Available data:
--- START ---
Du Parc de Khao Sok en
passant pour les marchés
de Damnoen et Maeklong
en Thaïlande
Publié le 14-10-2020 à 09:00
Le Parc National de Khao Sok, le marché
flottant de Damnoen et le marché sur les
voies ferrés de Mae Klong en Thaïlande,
--- END ---
--- START ---
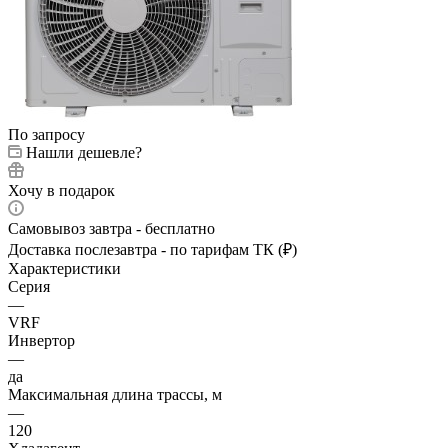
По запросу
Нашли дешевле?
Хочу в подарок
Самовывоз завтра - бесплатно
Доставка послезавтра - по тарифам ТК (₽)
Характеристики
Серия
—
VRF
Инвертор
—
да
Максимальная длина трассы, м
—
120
--- END ---
--- START ---
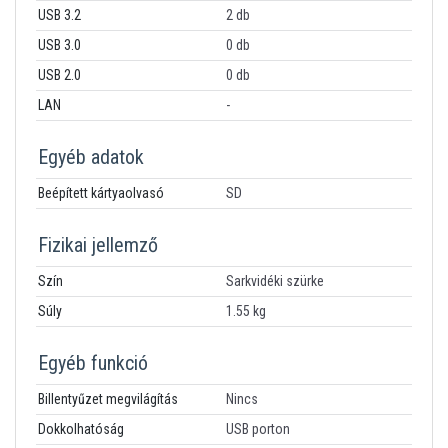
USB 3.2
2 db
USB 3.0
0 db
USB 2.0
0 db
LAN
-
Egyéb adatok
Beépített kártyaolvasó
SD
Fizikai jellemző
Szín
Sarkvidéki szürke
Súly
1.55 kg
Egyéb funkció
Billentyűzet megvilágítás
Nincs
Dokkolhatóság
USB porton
--- END ---
What you will do:
Read the records above. Show each line that has the string "Thaïlande".

Task output:
en Thaïlande
voies ferrés de Mae Klong en Thaïlande,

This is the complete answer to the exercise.